▸ **Working data**:
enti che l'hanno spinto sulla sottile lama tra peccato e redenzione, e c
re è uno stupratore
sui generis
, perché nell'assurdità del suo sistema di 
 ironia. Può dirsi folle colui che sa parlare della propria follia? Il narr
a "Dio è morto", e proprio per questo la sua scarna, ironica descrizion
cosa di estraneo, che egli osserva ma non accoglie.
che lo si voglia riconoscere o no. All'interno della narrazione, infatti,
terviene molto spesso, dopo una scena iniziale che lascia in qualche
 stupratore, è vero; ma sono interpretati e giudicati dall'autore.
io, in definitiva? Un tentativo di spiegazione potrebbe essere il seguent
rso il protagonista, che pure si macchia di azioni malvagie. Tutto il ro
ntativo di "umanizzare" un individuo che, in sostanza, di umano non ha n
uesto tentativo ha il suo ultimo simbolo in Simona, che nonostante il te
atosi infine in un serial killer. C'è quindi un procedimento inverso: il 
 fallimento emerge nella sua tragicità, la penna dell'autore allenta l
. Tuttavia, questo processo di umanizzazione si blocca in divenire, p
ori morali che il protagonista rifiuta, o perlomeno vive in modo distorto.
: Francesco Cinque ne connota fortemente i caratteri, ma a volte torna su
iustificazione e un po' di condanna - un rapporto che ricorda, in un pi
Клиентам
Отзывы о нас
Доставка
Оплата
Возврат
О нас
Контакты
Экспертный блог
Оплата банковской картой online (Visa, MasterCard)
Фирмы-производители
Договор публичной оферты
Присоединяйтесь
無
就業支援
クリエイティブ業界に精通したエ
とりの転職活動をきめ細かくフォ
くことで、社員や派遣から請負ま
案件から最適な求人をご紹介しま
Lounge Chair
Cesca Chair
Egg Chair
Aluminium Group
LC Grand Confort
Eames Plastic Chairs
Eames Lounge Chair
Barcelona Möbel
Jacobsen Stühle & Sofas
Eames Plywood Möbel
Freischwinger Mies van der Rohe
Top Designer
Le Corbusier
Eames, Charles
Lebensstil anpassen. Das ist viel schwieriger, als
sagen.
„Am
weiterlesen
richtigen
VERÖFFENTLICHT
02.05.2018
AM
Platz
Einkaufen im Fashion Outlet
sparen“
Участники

▸ **Task directions**: From the listing above, the lines starting with the one that has "stupratore, è vero;" and running through the one that has "fallimento emerge nella" should be copied exactly, ends included.

▸ **Solution for this problem**:
 stupratore, è vero; ma sono interpretati e giudicati dall'autore.
io, in definitiva? Un tentativo di spiegazione potrebbe essere il seguent
rso il protagonista, che pure si macchia di azioni malvagie. Tutto il ro
ntativo di "umanizzare" un individuo che, in sostanza, di umano non ha n
uesto tentativo ha il suo ultimo simbolo in Simona, che nonostante il te
atosi infine in un serial killer. C'è quindi un procedimento inverso: il 
 fallimento emerge nella sua tragicità, la penna dell'autore allenta l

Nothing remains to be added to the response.